**What you have to do**. Lines that include the string "ASSY" are the ones to copy from the entries below.

======

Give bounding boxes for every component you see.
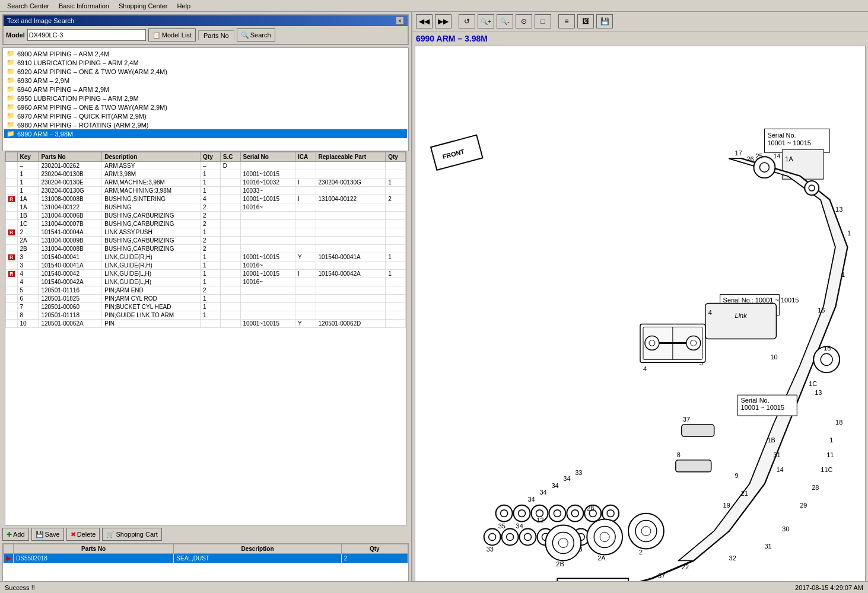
table-row[interactable]: 4101540-00042ALINK,GUIDE(L,H)110016~ xyxy=(6,278,406,286)
table-cell: 1 xyxy=(201,270,221,278)
svg-text:11: 11 xyxy=(826,451,834,458)
tree-item[interactable]: 📁6910 LUBRICATION PIPING – ARM 2,4M xyxy=(4,58,407,67)
svg-point-37 xyxy=(571,510,578,517)
menu-search-center[interactable]: Search Center xyxy=(2,1,54,11)
model-list-btn[interactable]: 📋 Model List xyxy=(148,28,196,42)
table-row[interactable]: R1A131008-00008BBUSHING,SINTERING410001~… xyxy=(6,195,406,203)
table-cell xyxy=(386,187,406,195)
svg-point-45 xyxy=(489,534,496,541)
menu-basic-info[interactable]: Basic Information xyxy=(54,1,114,11)
svg-text:Serial No.: Serial No. xyxy=(741,397,770,404)
parts-col-header: Serial No xyxy=(240,152,295,162)
table-cell xyxy=(316,212,386,220)
table-row[interactable]: 1230204-00130EARM,MACHINE:3,98M110016~10… xyxy=(6,178,406,187)
menu-shopping-center[interactable]: Shopping Center xyxy=(114,1,173,11)
table-cell xyxy=(316,311,386,320)
save-btn[interactable]: 💾 Save xyxy=(31,528,64,541)
r-badge-cell xyxy=(6,245,18,253)
prev-btn[interactable]: ◀◀ xyxy=(416,14,433,28)
zoom-out-btn[interactable]: 🔍- xyxy=(497,14,513,28)
table-cell: 131004-00007B xyxy=(39,220,102,228)
tree-item[interactable]: 📁6940 ARM PIPING – ARM 2,9M xyxy=(4,85,407,94)
svg-text:32: 32 xyxy=(729,554,736,562)
model-input[interactable] xyxy=(27,29,146,41)
tree-item[interactable]: 📁6970 ARM PIPING – QUICK FIT(ARM 2,9M) xyxy=(4,111,407,120)
table-row[interactable]: 6120501-01825PIN;ARM CYL ROD1 xyxy=(6,295,406,303)
svg-text:10001 ~ 10015: 10001 ~ 10015 xyxy=(767,139,811,146)
table-row[interactable]: R2101541-00004ALINK ASSY,PUSH1 xyxy=(6,228,406,237)
parts-col-header: Qty xyxy=(201,152,221,162)
table-row[interactable]: 1230204-00130GARM,MACHINING:3,98M110033~ xyxy=(6,187,406,195)
tree-item[interactable]: 📁6960 ARM PIPING – ONE & TWO WAY(ARM 2,9… xyxy=(4,103,407,111)
svg-point-14 xyxy=(809,185,815,191)
tree-item[interactable]: 📁6900 ARM PIPING – ARM 2,4M xyxy=(4,49,407,58)
table-row[interactable]: 2A131004-00009BBUSHING,CARBURIZING2 xyxy=(6,237,406,245)
parts-no-tab[interactable]: Parts No xyxy=(198,30,234,40)
table-cell: 2 xyxy=(201,203,221,212)
table-cell: LINK ASSY,PUSH xyxy=(102,228,201,237)
tree-item[interactable]: 📁6950 LUBRICATION PIPING – ARM 2,9M xyxy=(4,94,407,103)
folder-icon: 📁 xyxy=(7,103,15,111)
zoom-in-btn[interactable]: 🔍+ xyxy=(478,14,494,28)
table-cell: 1 xyxy=(386,178,406,187)
table-row[interactable]: –230201-00262ARM ASSY–D xyxy=(6,162,406,170)
table-row[interactable]: 1A131004-00122BUSHING210016~ xyxy=(6,203,406,212)
table-cell: 230204-00130E xyxy=(39,178,102,187)
table-cell: 1A xyxy=(17,195,39,203)
table-cell: LINK,GUIDE(L,H) xyxy=(102,278,201,286)
diagram-title: 6990 ARM – 3.98M xyxy=(412,31,868,46)
r-badge-cell xyxy=(6,162,18,170)
tree-item[interactable]: 📁6920 ARM PIPING – ONE & TWO WAY(ARM 2,4… xyxy=(4,67,407,76)
svg-text:1C: 1C xyxy=(809,380,817,387)
table-row[interactable]: 1230204-00130BARM:3,98M110001~10015 xyxy=(6,170,406,178)
table-row[interactable]: 10120501-00062APIN10001~10015Y120501-000… xyxy=(6,320,406,328)
svg-text:19: 19 xyxy=(723,502,730,509)
add-btn[interactable]: ✚ Add xyxy=(2,528,29,541)
table-cell: BUSHING,CARBURIZING xyxy=(102,245,201,253)
shopping-cart-btn[interactable]: 🛒 Shopping Cart xyxy=(102,528,161,541)
svg-text:1: 1 xyxy=(829,436,833,444)
zoom-circle-btn[interactable]: ⊙ xyxy=(516,14,532,28)
r-badge-cell xyxy=(6,286,18,295)
next-btn[interactable]: ▶▶ xyxy=(435,14,452,28)
r-badge-cell: R xyxy=(6,253,18,262)
table-row[interactable]: 1B131004-00006BBUSHING,CARBURIZING2 xyxy=(6,212,406,220)
list-view-btn[interactable]: ≡ xyxy=(558,14,575,28)
zoom-out-icon: 🔍- xyxy=(500,18,509,25)
status-text: Success !! xyxy=(5,584,35,591)
table-cell xyxy=(240,220,295,228)
table-row[interactable]: 8120501-01118PIN;GUIDE LINK TO ARM1 xyxy=(6,311,406,320)
status-datetime: 2017-08-15 4:29:07 AM xyxy=(795,584,863,591)
cart-cell: 2 xyxy=(341,554,408,563)
zoom-rect-btn[interactable]: □ xyxy=(535,14,551,28)
table-cell: PIN xyxy=(102,320,201,328)
cart-row[interactable]: ▶DS5502018SEAL,DUST2 xyxy=(4,554,408,563)
svg-text:8: 8 xyxy=(677,451,681,458)
table-cell: BUSHING,SINTERING xyxy=(102,195,201,203)
export-btn[interactable]: 💾 xyxy=(596,14,613,28)
table-row[interactable]: R4101540-00042LINK,GUIDE(L,H)110001~1001… xyxy=(6,270,406,278)
table-cell: PIN;GUIDE LINK TO ARM xyxy=(102,311,201,320)
table-row[interactable]: 7120501-00060PIN;BUCKET CYL HEAD1 xyxy=(6,303,406,311)
svg-point-47 xyxy=(507,534,514,541)
table-row[interactable]: 5120501-01116PIN;ARM END2 xyxy=(6,286,406,295)
search-button[interactable]: 🔍 Search xyxy=(237,28,275,42)
table-row[interactable]: R3101540-00041LINK,GUIDE(R,H)110001~1001… xyxy=(6,253,406,262)
image-btn[interactable]: 🖼 xyxy=(577,14,594,28)
table-row[interactable]: 1C131004-00007BBUSHING,CARBURIZING2 xyxy=(6,220,406,228)
table-row[interactable]: 3101540-00041ALINK,GUIDE(R,H)110016~ xyxy=(6,262,406,270)
delete-btn[interactable]: ✖ Delete xyxy=(66,528,100,541)
table-row[interactable]: 2B131004-00008BBUSHING,CARBURIZING2 xyxy=(6,245,406,253)
tree-item[interactable]: 📁6980 ARM PIPING – ROTATING (ARM 2,9M) xyxy=(4,120,407,129)
refresh-btn[interactable]: ↺ xyxy=(459,14,475,28)
table-cell: 101540-00042A xyxy=(316,270,386,278)
folder-icon: 📁 xyxy=(7,76,15,84)
folder-icon: 📁 xyxy=(7,50,15,58)
tree-item[interactable]: 📁6930 ARM – 2,9M xyxy=(4,76,407,85)
tree-item[interactable]: 📁6990 ARM – 3,98M xyxy=(4,129,407,138)
svg-text:Serial No.: Serial No. xyxy=(767,132,796,139)
cart-cell: DS5502018 xyxy=(14,554,174,563)
search-window-close-btn[interactable]: × xyxy=(396,17,404,25)
menu-help[interactable]: Help xyxy=(172,1,195,11)
table-cell: PIN;ARM CYL ROD xyxy=(102,295,201,303)
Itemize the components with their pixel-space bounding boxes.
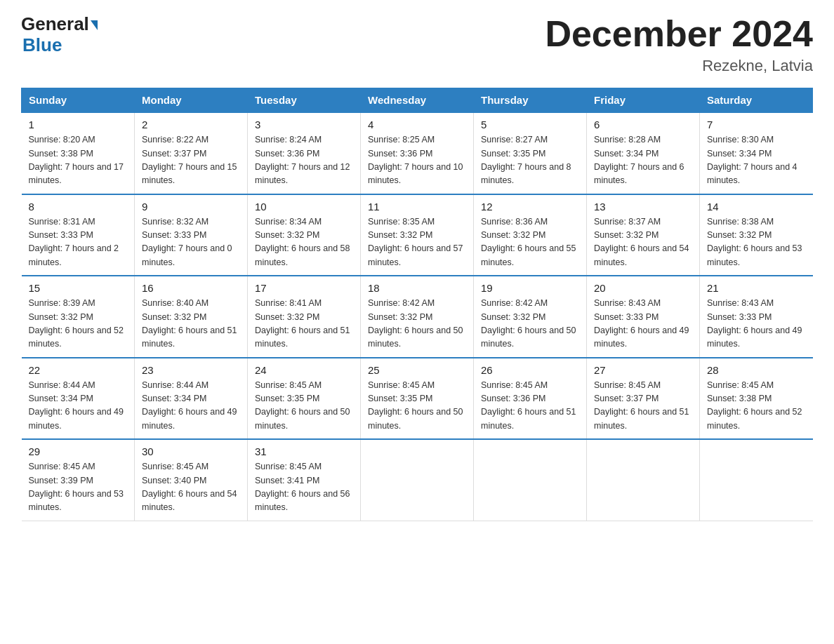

======

**Exercise result**.
table-row[interactable]: R2101541-00004ALINK ASSY,PUSH1 xyxy=(6,228,406,237)
table-cell: LINK ASSY,PUSH xyxy=(102,228,201,237)
table-row[interactable]: –230201-00262ARM ASSY–D xyxy=(6,162,406,170)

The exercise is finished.